A couple I know were very careful when choosing their first tenants for a large rental flat they had spent many months of blood, sweat and tears renovating. They gave the letting agent a list of wants: a couple, professionals, excellent references — and a list of no-nos — children, pets, sharers.

The letting agent — who, my friends said, was very good — actually listened and found them the perfect pair: a married, child-free, working couple. They came with glowing references, passed all the credit checks and paid a six-week deposit plus a month’s rent in advance.

So thrilled were my friends with their hand-picked tenants that they agreed to the couple’s request to fully furnish the flat, even though they had originally intended to let it bare. This involved them spending a long, arduous weekend picking a lorry-load of flat-packed furniture off the shelves at Ikea and another long weekend assembling it all.

Six weeks after moving in, one of the tenants called my friends to say he had “terrible news”. He had lost his job. Worse, as he’d only been with his firm for a few weeks, he was still on probation and wasn’t entitled to any severance pay. He could no longer afford the rent.

It got worse. He then admitted that he and his wife had omitted to give my friends some vital information when they moved in. They were about to have a baby. My friends were faced with a nightmare scenario.
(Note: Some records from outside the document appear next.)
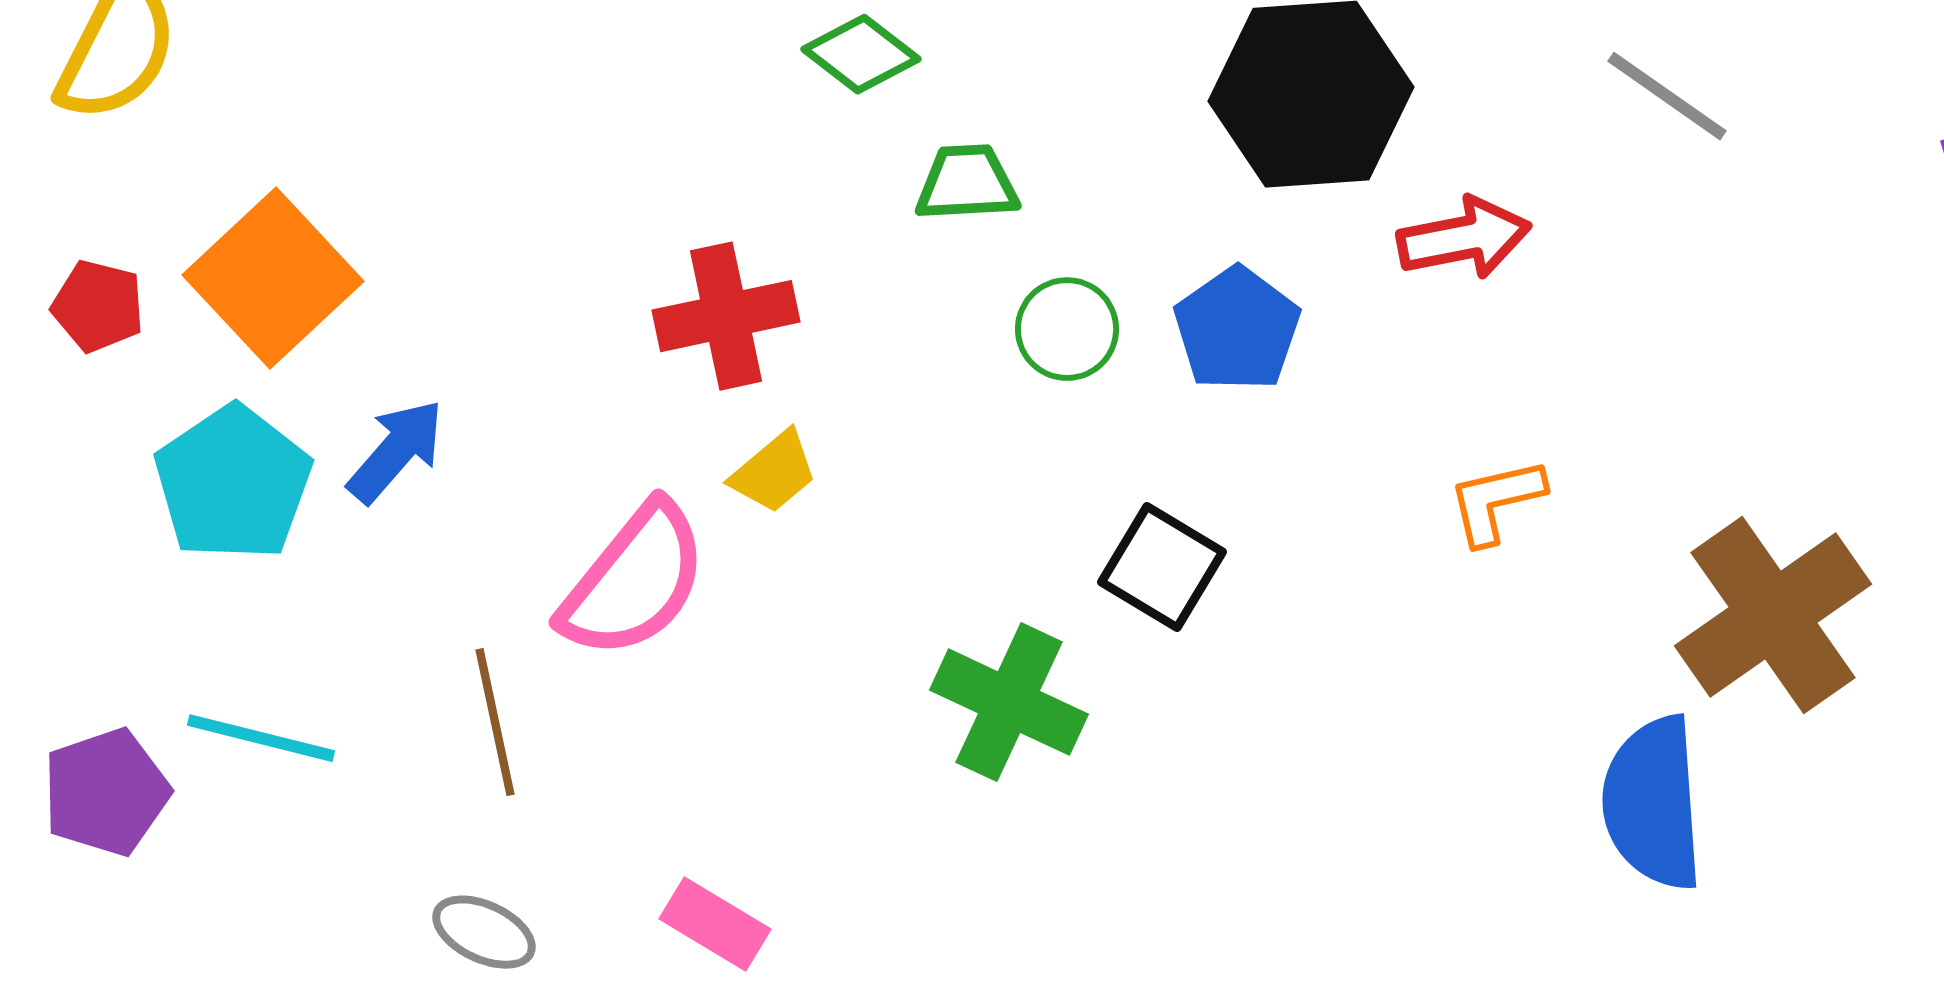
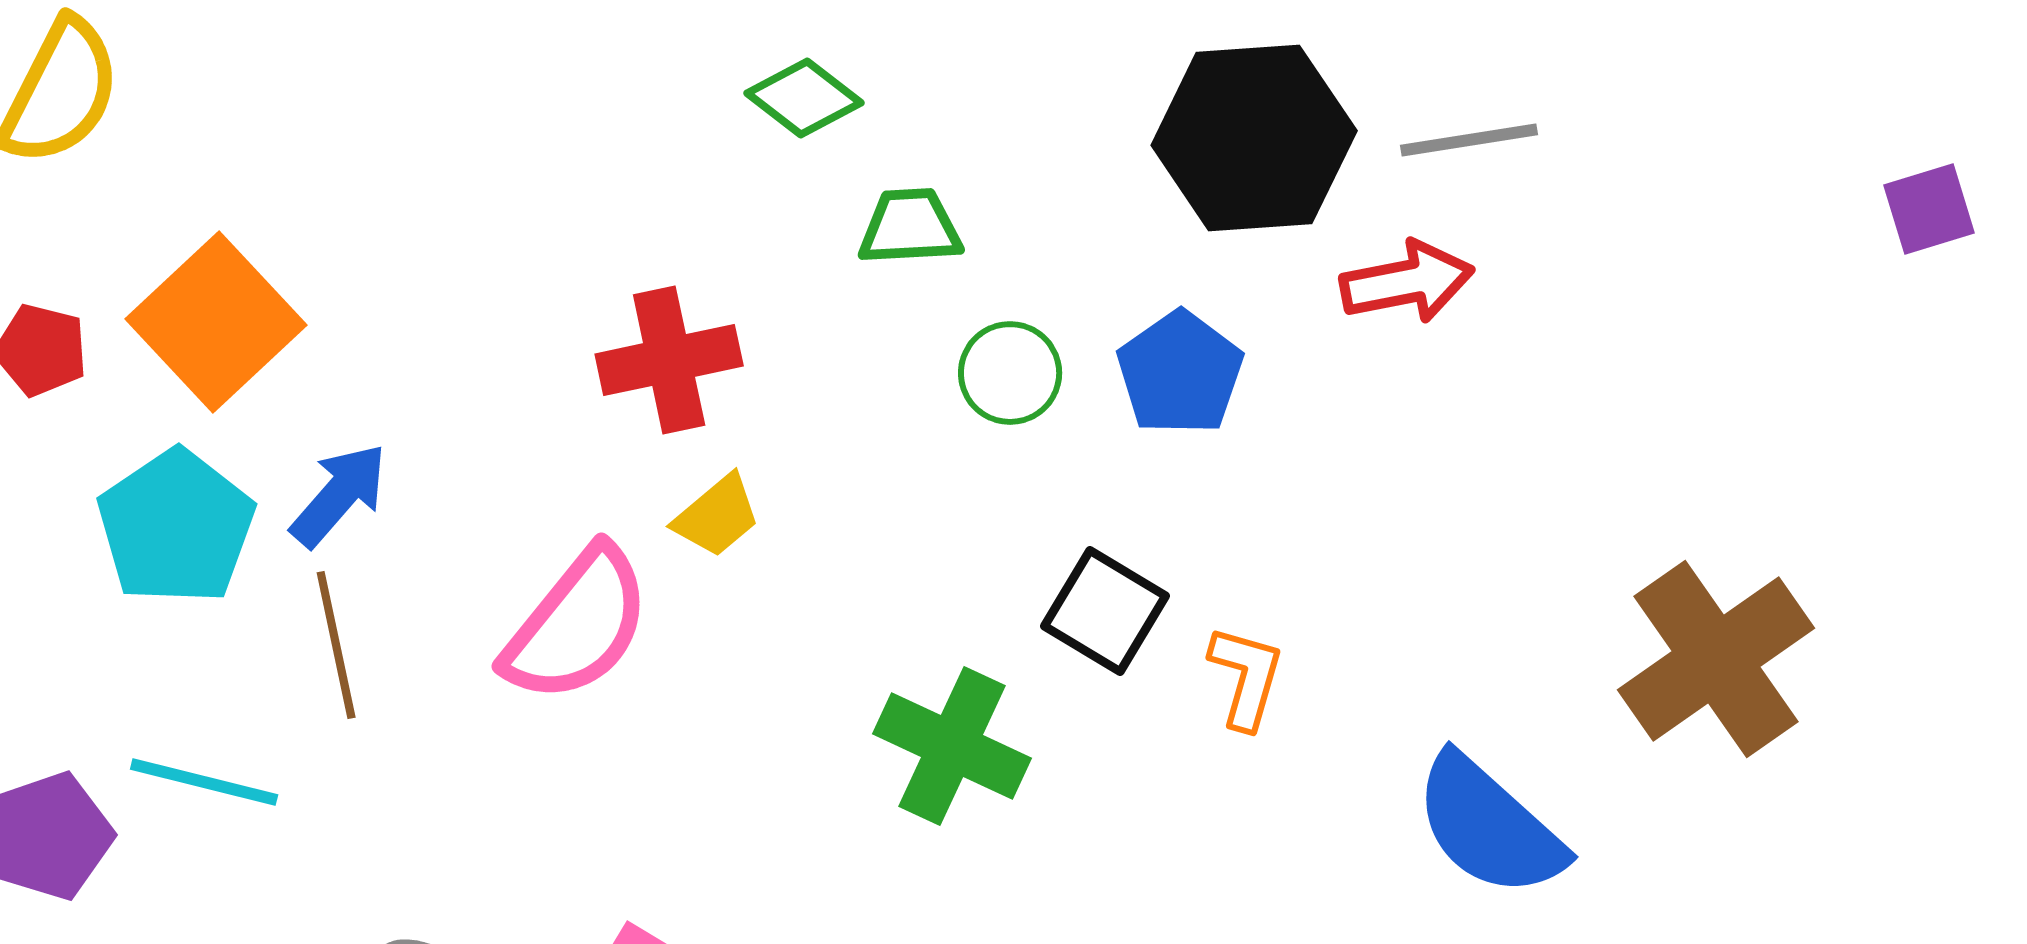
gray line: (1667, 96) -> (1469, 140), moved, turned -44
orange L-shape: (1496, 501) -> (1246, 677), moved, turned 119
brown line: (495, 722) -> (336, 645), moved
blue semicircle: (1653, 803) -> (1489, 826), moved, turned -44

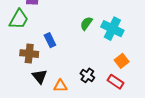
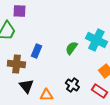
green semicircle: (86, 23) -> (71, 48), moved
blue rectangle: (50, 40) -> (36, 51), turned 48

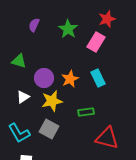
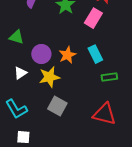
green rectangle: (86, 112) -> (109, 77), moved
gray square: (49, 129) -> (57, 106), moved

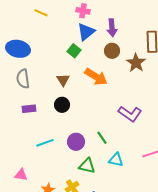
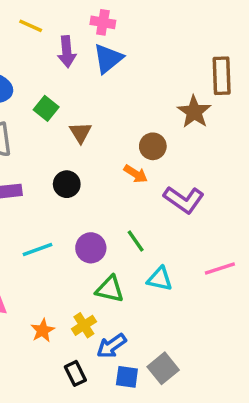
purple arrow: (112, 28) -> (67, 52), moved
green square: (74, 51) -> (46, 108), moved
brown circle: (112, 51) -> (153, 146), moved
orange arrow: (96, 77) -> (136, 174), moved, size x0.6
brown triangle: (63, 80) -> (81, 133), moved

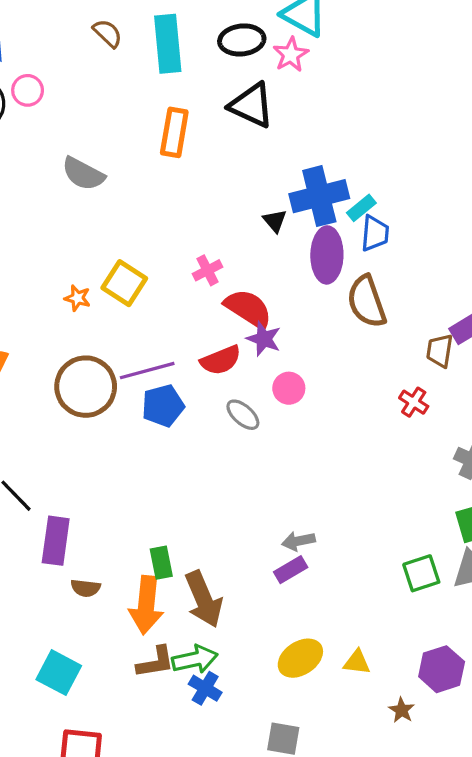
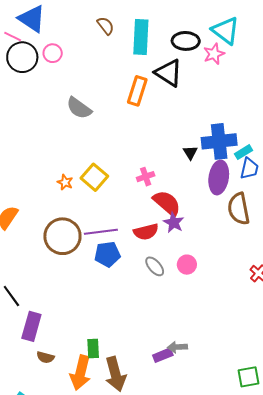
black triangle: (252, 105) -> (169, 73), moved
pink circle: (289, 388) -> (187, 265), moved
purple rectangle: (291, 570) -> (163, 355), moved

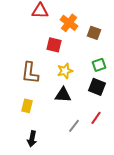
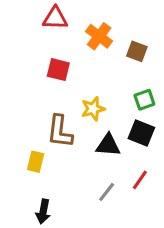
red square: (54, 45) -> (58, 70), moved
brown L-shape: (30, 73) -> (60, 131), moved
black triangle: (63, 95) -> (108, 145), moved

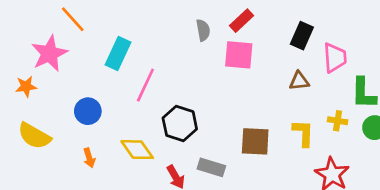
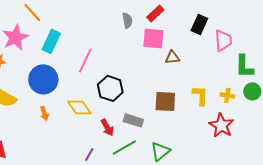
cyan rectangle: (118, 54) -> (51, 41), moved
brown triangle: (299, 81) -> (172, 57), moved
blue circle: (88, 111) -> (43, 79), size x1.5
yellow cross: (338, 121) -> (227, 95), moved

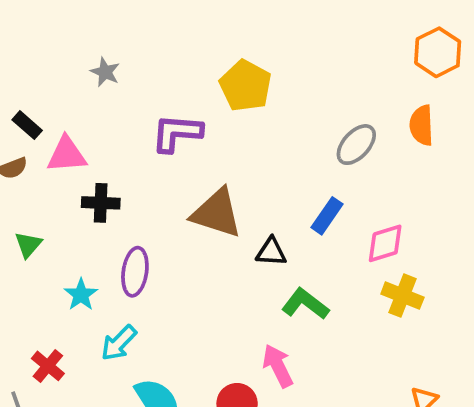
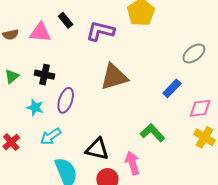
black rectangle: (27, 125) -> (66, 20), moved
black cross: (101, 203) -> (45, 75), moved
brown triangle: (217, 213) -> (114, 77), turned -44
black triangle: (271, 252) -> (97, 149), moved, size x1.4
cyan star: (81, 295) -> (35, 108), turned -30

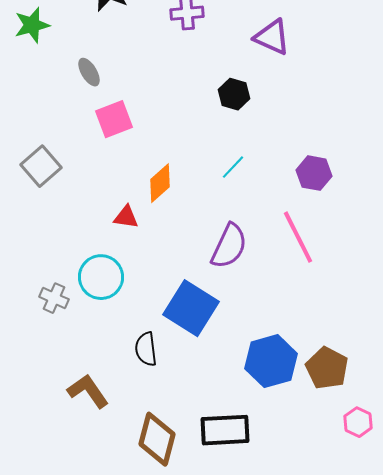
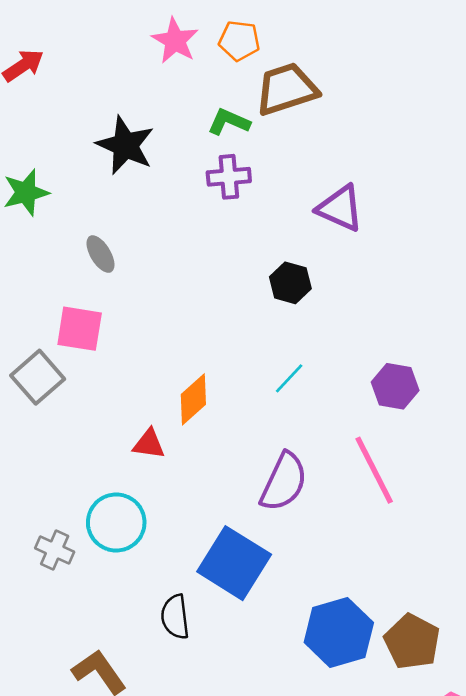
pink square: (114, 119) -> (80, 329), moved, turned 30

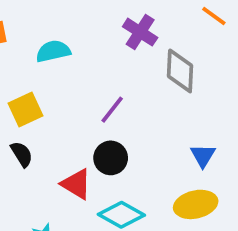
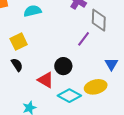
purple line: (112, 110) -> (84, 39), moved
yellow ellipse: (196, 204) -> (96, 87), moved

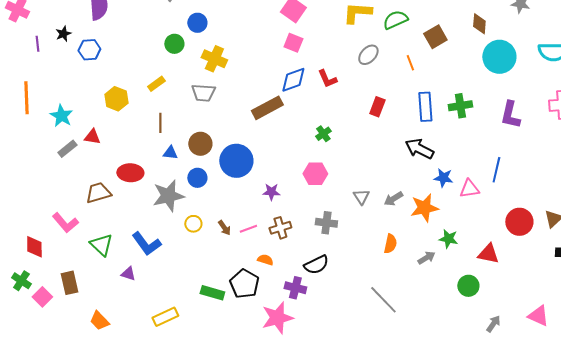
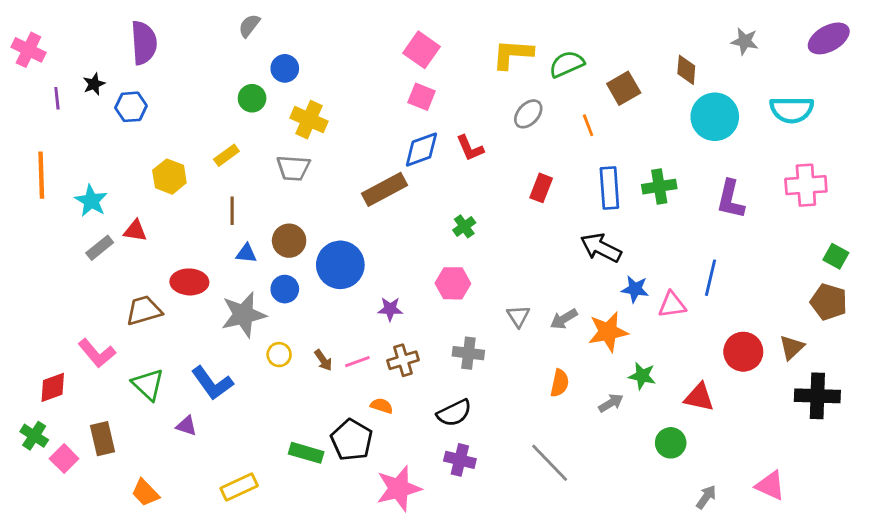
red diamond: (34, 247) -> (53, 387), turned 70
purple cross: (295, 288) -> (460, 460), moved

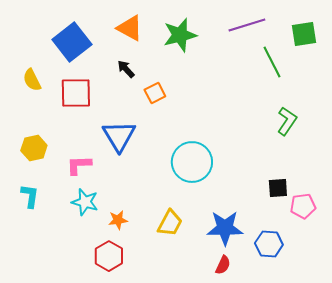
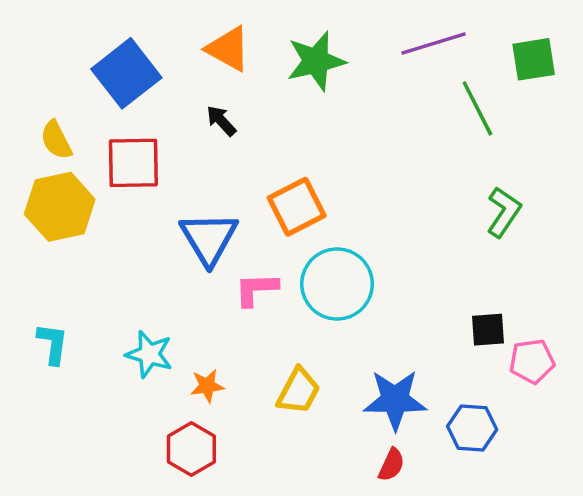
orange square: (155, 93) -> (297, 207), moved, size x1.5
yellow hexagon: (34, 148) -> (60, 207), moved, size x1.5
pink L-shape: (79, 165) -> (256, 289), moved

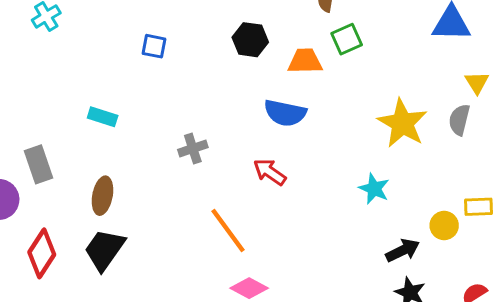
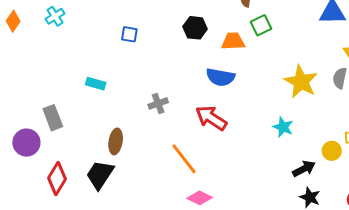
red arrow: (270, 172) -> (211, 118), size x1.4
brown ellipse: (102, 196) -> (116, 141), moved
They couldn’t afford to let the tenants stay — they had a mortgage to pay, for goodness sake — but how could they turf a pregnant woman out of her home?

Leaving aside the moral argument of whether you should evict tenants who fall on hard times, it isn’t a simple case of saying “no rent, no room” and chucking them out, not if they’ve signed a contract. You have to wait until they’re eight weeks in arrears before you can serve them with a notice to quit, and if they refuse to go you have to seek a court order to have them evicted. If they still refuse to budge, oh man, you have to apply to a county court to arrange to send bailiffs round.

Now, I don’t know any landlord who could stomach seeing a pregnant woman being physically ejected from a property. Fortunately, my friends’ tenants agreed to leave without a fuss. The letting agent found new tenants to move in almost immediately and the additional costs — the new rental agreement, additional administration fees and so forth — were covered by the couple’s deposit.

So I suppose the care my friends took to choose decent tenants paid off in the end, as a less honourable couple could have stayed on in the flat, running up arrears.

You have to be just as careful when choosing a letting agent, as landlords who used Canterbury-based Joseph Newman found out when it suddenly shut up shop last month, holding on to about £350,000 in deposits. The agent, one of the city’s biggest, had not protected the deposits, so the landlords will probably be obliged to refund tenants out of their own pockets.

If you do use a letting agent, pick one that has client money protection insurance — all members of the Association of Residential Lettings Agents (ARLA) do, apparently — or better still, get registered with a tenancy deposit scheme and look after your tenants’ deposits yourself.